Studi presenti in letteratura indicano che l’infertilità immunologica maschile ha una frequenza del 3-6%. Gli Anticorpi Anti-spermatozoo possono provocare l’agglutinazione degli spermatozoi o indurre loro una perdita di vitalità e motilità riducendo, quindi, nell’eiaculato, la disponibilità di spermatozoi capaci di penetrare nel muco cervicale.

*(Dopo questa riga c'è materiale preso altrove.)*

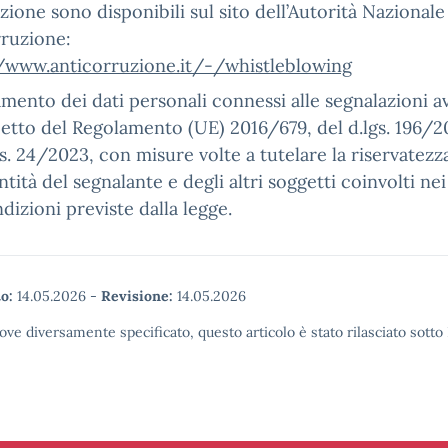
zione sono disponibili sul sito dell’Autorità Nazionale
rruzione:
//www.anticorruzione.it/-/whistleblowing
tamento dei dati personali connessi alle segnalazioni a
petto del Regolamento (UE) 2016/679, del d.lgs. 196/2
gs. 24/2023, con misure volte a tutelare la riservatezz
ntità del segnalante e degli altri soggetti coinvolti nei 
ndizioni previste dalla legge.
o:
14.05.2026
-
Revisione:
14.05.2026
ove diversamente specificato, questo articolo è stato rilasciato sott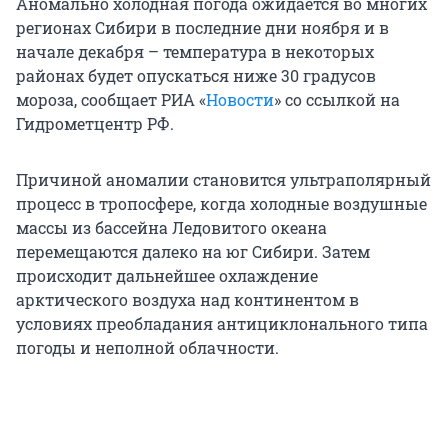
Аномально холодная погода ожидается во многих
регионах Сибири в последние дни ноября и в
начале декабря – температура в некоторых
районах будет опускаться ниже 30 градусов
мороза, сообщает РИА «
Новости
» со ссылкой на
Гидрометцентр РФ.
Причиной аномалии становится ультраполярный
процесс в тропосфере, когда холодные воздушные
массы из бассейна Ледовитого океана
перемещаются далеко на юг Сибири. Затем
происходит дальнейшее охлаждение
арктического воздуха над континентом в
условиях преобладания антициклонального типа
погоды и неполной облачности.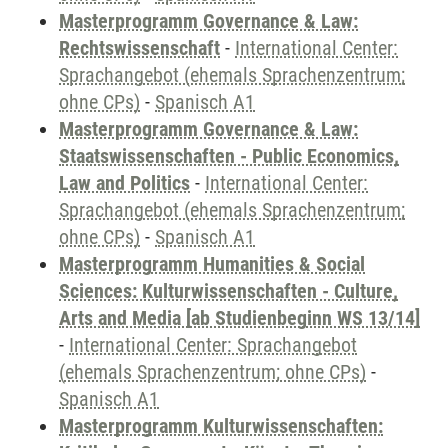
Masterprogramm Governance & Law:
Rechtswissenschaft
-
International Center:
Sprachangebot (ehemals Sprachenzentrum;
ohne CPs)
-
Spanisch A1
Masterprogramm Governance & Law:
Staatswissenschaften - Public Economics,
Law and Politics
-
International Center:
Sprachangebot (ehemals Sprachenzentrum;
ohne CPs)
-
Spanisch A1
Masterprogramm Humanities & Social
Sciences: Kulturwissenschaften - Culture,
Arts and Media [ab Studienbeginn WS 13/14]
-
International Center: Sprachangebot
(ehemals Sprachenzentrum; ohne CPs)
-
Spanisch A1
Masterprogramm Kulturwissenschaften: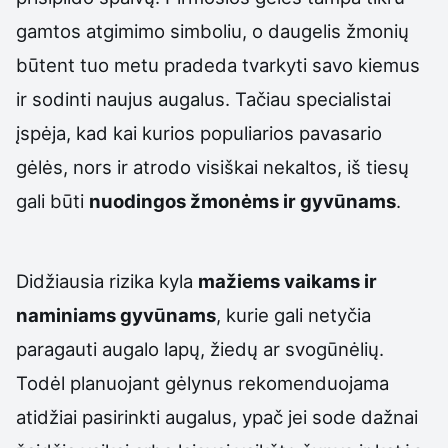
gamtos atgimimo simboliu, o daugelis žmonių
būtent tuo metu pradeda tvarkyti savo kiemus
ir sodinti naujus augalus. Tačiau specialistai
įspėja, kad kai kurios populiarios pavasario
gėlės, nors ir atrodo visiškai nekaltos, iš tiesų
gali būti
nuodingos žmonėms ir gyvūnams
.
Didžiausia rizika kyla
mažiems vaikams ir
naminiams gyvūnams
, kurie gali netyčia
paragauti augalo lapų, žiedų ar svogūnėlių.
Todėl planuojant gėlynus rekomenduojama
atidžiai pasirinkti augalus, ypač jei sode dažnai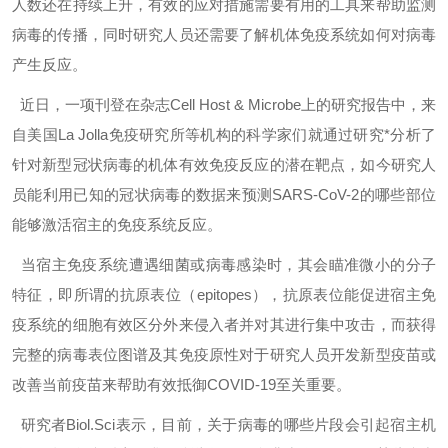
人数还在持续上升，有效的应对措施需要有用的工具来帮助监测
病毒的传播，同时研究人员还需要了解机体免疫系统如何对病毒
产生反应。
近日，一项刊登在杂志Cell Host & Microbe上的研究报告中，来
自美国La Jolla免疫研究所等机构的科学家们就通过研究*分析了
针对新型冠状病毒的机体有效免疫反应的潜在靶点，如今研究人
员能利用已知的冠状病毒的数据来预测SARS-CoV-2的哪些部位
能够激活宿主的免疫系统反应。
当宿主免疫系统遭遇细菌或病毒感染时，其会瞄准微小的分子
特征，即所谓的抗原表位（epitopes），抗原表位能促进宿主免
疫系统的细胞有效区分外来侵入者并对其进行集中攻击，而获得
完整的病毒表位图谱及其免疫原性对于研究人员开发新型疫苗或
改善当前疫苗来帮助有效抵御COVID-19至关重要。
研究者Biol.Sci表示，目前，关于病毒的哪些片段会引起宿主机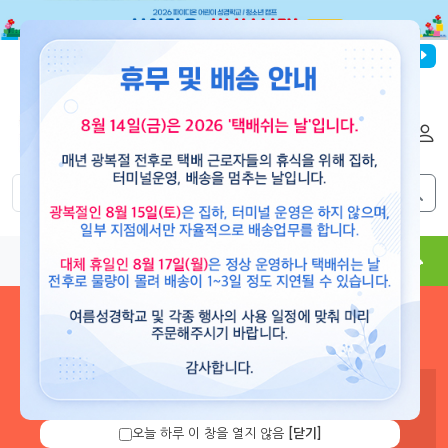
파이디온선교회
로그인
회원가입
해외배송
|
|
0
0
교재
도서
뮤직
용품
현수막
콘텐츠
로그인 하시면 보유 캐쉬 확
인 및 캐쉬 충전을 할 수 있습
니다.
오늘 하루 이 창을 열지 않음
[닫기]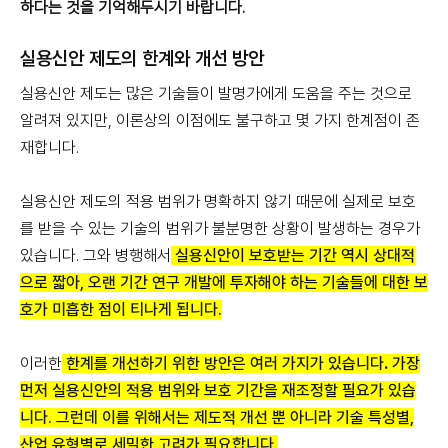
하다는 것을 기억해두시기 바랍니다.
실용신안 제도의 한계와 개선 방안
실용신안 제도는 많은 기술들이 발명가에게 도움을 주는 것으로
알려져 있지만, 이론상의 이점에도 불구하고 몇 가지 한계점이 존
재합니다.
실용신안 제도의 적용 범위가 명확하지 않기 때문에 실제로 보호
를 받을 수 있는 기술의 범위가 불분명한 상황이 발생하는 경우가
있습니다. 그와 병행해서
실용신안이 보호받는 기간 역시 상대적
으로 짧아, 오랜 기간 연구 개발에 투자해야 하는 기술들에 대한 보
호가 미흡한 점이 티나게 됩니다.
이러한
한계를 개선하기 위한 방안은 여러 가지가 있습니다
.
가장
먼저 실용신안의 적용 범위와 보호 기간을 재조정할 필요가 있습
니다. 그런데 이를 위해서는 제도적 개선 뿐 아니라 기술 특성별,
산업 유형별로 세밀한 고려가 필요합니다.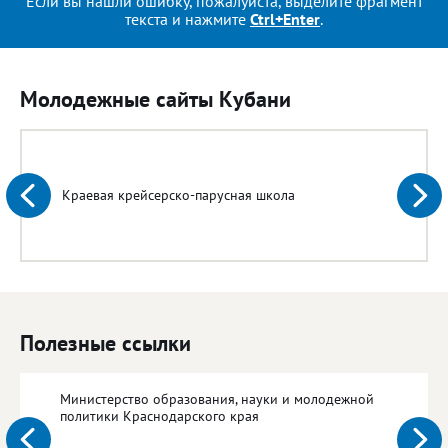
Если вы нашли ошибку, пожалуйста, выделите фрагмент
текста и нажмите
Ctrl+Enter
.
Молодежные сайты Кубани
Краевая крейсерско-парусная школа
Полезные ссылки
Министерство образования, науки и молодежной
политики Краснодарского края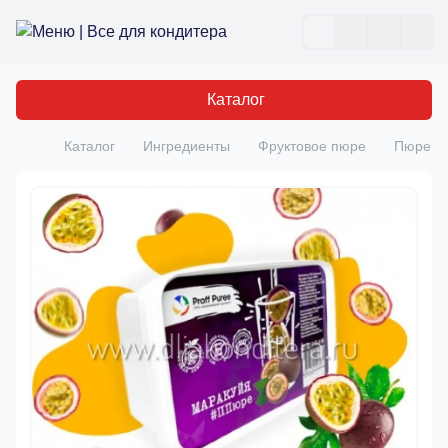
Все для кондитера
Отк
Каталог
Каталог
Ингредиенты
Фруктовое пюре
Пюре Ма
Главная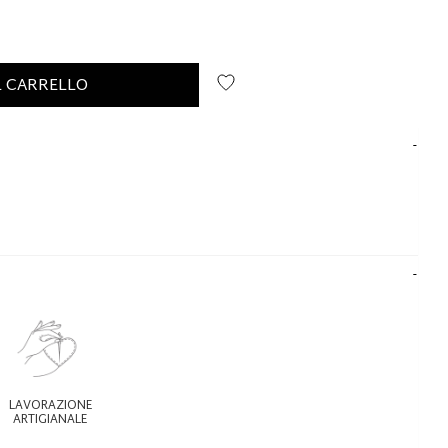
L CARRELLO
LAVORAZIONE
ARTIGIANALE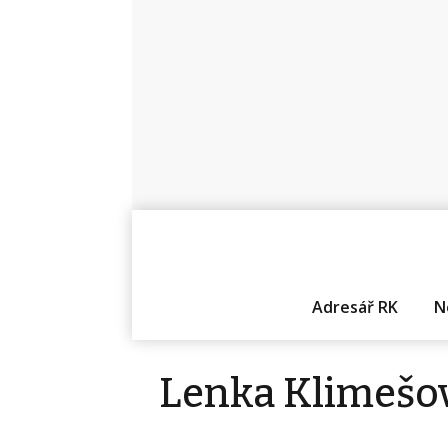
Adresář RK
N
Lenka Klimešo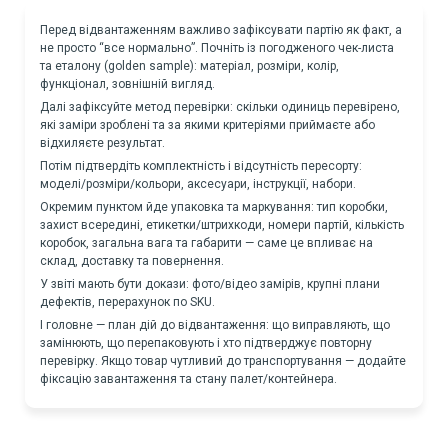
Перед відвантаженням важливо зафіксувати партію як факт, а
не просто “все нормально”. Почніть із погодженого чек-листа
та еталону (golden sample): матеріал, розміри, колір,
функціонал, зовнішній вигляд.
Далі зафіксуйте метод перевірки: скільки одиниць перевірено,
які заміри зроблені та за якими критеріями приймаєте або
відхиляєте результат.
Потім підтвердіть комплектність і відсутність пересорту:
моделі/розміри/кольори, аксесуари, інструкції, набори.
Окремим пунктом йде упаковка та маркування: тип коробки,
захист всередині, етикетки/штрихкоди, номери партій, кількість
коробок, загальна вага та габарити — саме це впливає на
склад, доставку та повернення.
У звіті мають бути докази: фото/відео замірів, крупні плани
дефектів, перерахунок по SKU.
І головне — план дій до відвантаження: що виправляють, що
замінюють, що перепаковують і хто підтверджує повторну
перевірку. Якщо товар чутливий до транспортування — додайте
фіксацію завантаження та стану палет/контейнера.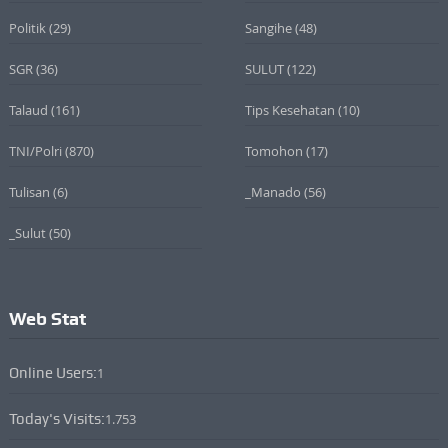
Politik
(29)
Sangihe
(48)
SGR
(36)
SULUT
(122)
Talaud
(161)
Tips Kesehatan
(10)
TNI/Polri
(870)
Tomohon
(17)
Tulisan
(6)
_Manado
(56)
_Sulut
(50)
Web Stat
Online Users:
1
Today's Visits:
1.753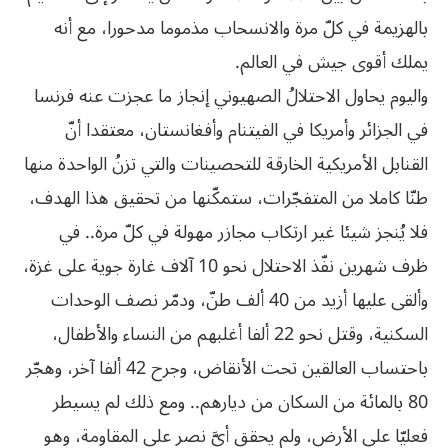
بالهزيمة في كلّ مرة والانسحاب مذموما مدحورا، مع أنه
يملك أقوى جيش في العالم.
واليوم يحاول الاحتلالُ الصهيوني إنجاز ما عجزت عنه فرنسا
في الجزائر وأمريكا في الفيتنام وأفغانستان، معتقدا أنّ
القنابل الأمريكية الخارقة للتحصينات والتي تزنُ الواحدة منها
طنّا كاملا من المتفجّرات، ستمكّنها من تحقيق هذا الهدف،
فلا يُنجز شيئا غير ارتكاب مجازر مهولة في كلّ مرة.. في
ظرف شهرين نفّذ الاحتلال نحو 10 آلاف غارة جوية على غزة،
وألقى عليها أزيد من 40 ألف طنّ، ودمّر نصف الوحدات
السكنية، وقتل نحو 22 ألفا أغلبهم من النساء والأطفال،
باحتساب العالقين تحت الأنقاض، وجرح 42 ألفا آخر، وهجّر
80 بالمائة من السكان من ديارهم.. ومع ذلك لم يسيطر
فعليّا على الأرض، ولم يحقق أيَّ نصر على المقاومة، وهو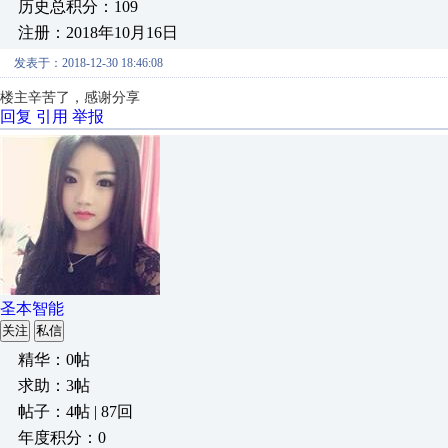
历史总积分：109
注册：2018年10月16日
发表于：2018-12-30 18:46:08
楼主辛苦了，感谢分享
回复
引用
举报
圣本智能
关注
私信
精华：0帖
求助：3帖
帖子：4帖 | 87回
年度积分：0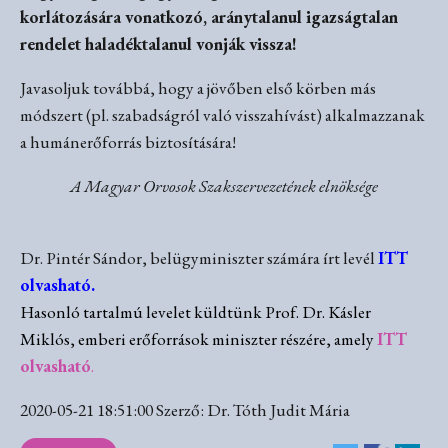
korlátozására vonatkozó, aránytalanul igazságtalan
rendelet haladéktalanul vonják vissza!
Javasoljuk továbbá, hogy a jövőben első körben más
módszert (pl. szabadságról való visszahívást) alkalmazzanak
a humánerőforrás biztosítására!
A Magyar Orvosok Szakszervezetének elnöksége
Dr. Pintér Sándor, belügyminiszter számára írt levél
ITT
olvasható.
Hasonló tartalmú levelet küldtünk Prof. Dr. Kásler
Miklós, emberi erőforrások miniszter részére, amely
ITT
olvasható
.
2020-05-21 18:51:00 Szerző: Dr. Tóth Judit Mária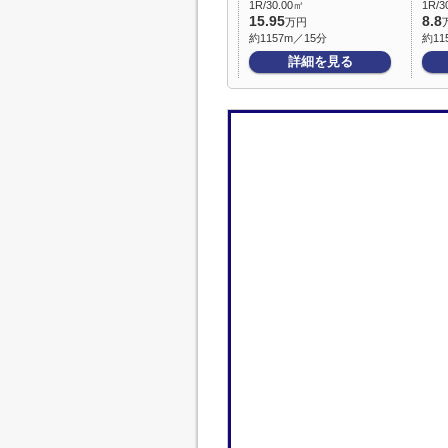
1R/30.00㎡
1R/3
15.95
8.8
万円
約1157m／15分
約11
詳細を見る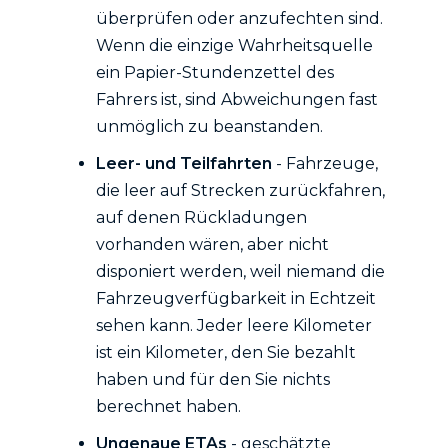
überprüfen oder anzufechten sind.
Wenn die einzige Wahrheitsquelle
ein Papier-Stundenzettel des
Fahrers ist, sind Abweichungen fast
unmöglich zu beanstanden.
Leer- und Teilfahrten
- Fahrzeuge,
die leer auf Strecken zurückfahren,
auf denen Rückladungen
vorhanden wären, aber nicht
disponiert werden, weil niemand die
Fahrzeugverfügbarkeit in Echtzeit
sehen kann. Jeder leere Kilometer
ist ein Kilometer, den Sie bezahlt
haben und für den Sie nichts
berechnet haben.
Ungenaue ETAs
- geschätzte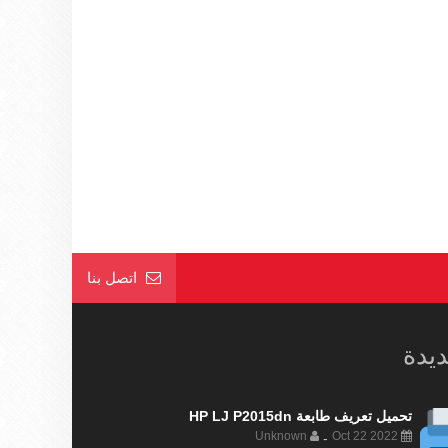
اتصل بنا
ديدة
تحميل تعريف طابعة HP LJ P2015dn
Unknown
Oct 22 2022
-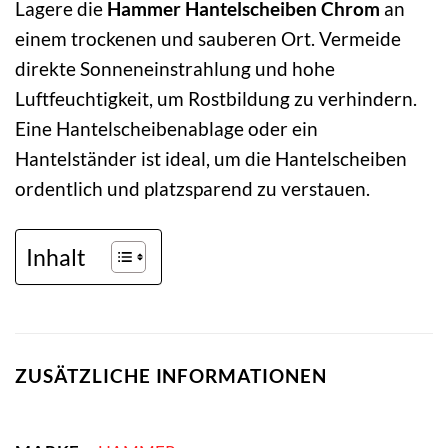
Lagere die
Hammer Hantelscheiben Chrom
an
einem trockenen und sauberen Ort. Vermeide
direkte Sonneneinstrahlung und hohe
Luftfeuchtigkeit, um Rostbildung zu verhindern.
Eine Hantelscheibenablage oder ein
Hantelständer ist ideal, um die Hantelscheiben
ordentlich und platzsparend zu verstauen.
Inhalt
ZUSÄTZLICHE INFORMATIONEN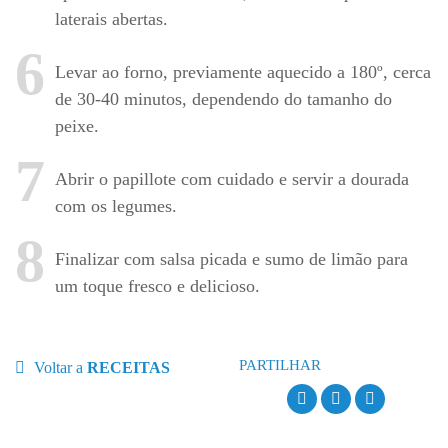
laterais abertas.
6
Levar ao forno, previamente aquecido a 180º, cerca
de 30-40 minutos, dependendo do tamanho do
peixe.
7
Abrir o papillote com cuidado e servir a dourada
com os legumes.
8
Finalizar com salsa picada e sumo de limão para
um toque fresco e delicioso.
PARTILHAR
Voltar a
RECEITAS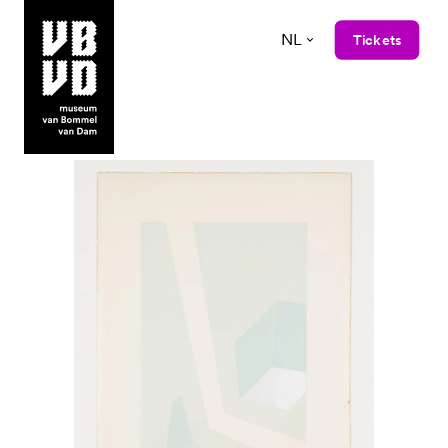
NL
Tickets
museum van Bommel van Dam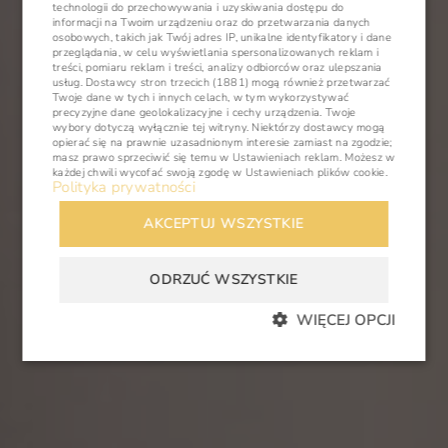
technologii do przechowywania i uzyskiwania dostępu do
POLISH
informacji na Twoim urządzeniu oraz do przetwarzania danych
osobowych, takich jak Twój adres IP, unikalne identyfikatory i dane
ENGLISH
przeglądania, w celu wyświetlania spersonalizowanych reklam i
treści, pomiaru reklam i treści, analizy odbiorców oraz ulepszania
usług.
Dostawcy stron trzecich (1881)
mogą również przetwarzać
GERMAN
Twoje dane w tych i innych celach, w tym wykorzystywać
precyzyjne dane geolokalizacyjne i cechy urządzenia. Twoje
CZECH
wybory dotyczą wyłącznie tej witryny. Niektórzy dostawcy mogą
opierać się na prawnie uzasadnionym interesie zamiast na zgodzie;
masz prawo sprzeciwić się temu w
Ustawieniach reklam
. Możesz w
każdej chwili wycofać swoją zgodę w
Ustawieniach plików cookie
.
Polityka prywatności
AKCEPTUJ WSZYSTKIE
ODRZUĆ WSZYSTKIE
WIĘCEJ OPCJI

Da quanto esposto appare abbastanza evidente che la valutazione della situazione di un paziente debba essere compito di uno specialista in grado di correlare i dati analitici con la storia clinica e lo stile di vita, individuare le patologie responsabili delle eventuali alterazioni e modificarle positivamente quando possibile.




I danni dell’igiene

In pochi anni il significato di igiene si è trasformato: Da “ scienza del garantire il benessere attraverso lo studio dei sistemi per stare lontano dalle malattie” che spazia dal lavare la frutta e la verdura al non lasciare deiezioni in giro, a semplice pulizia della persona.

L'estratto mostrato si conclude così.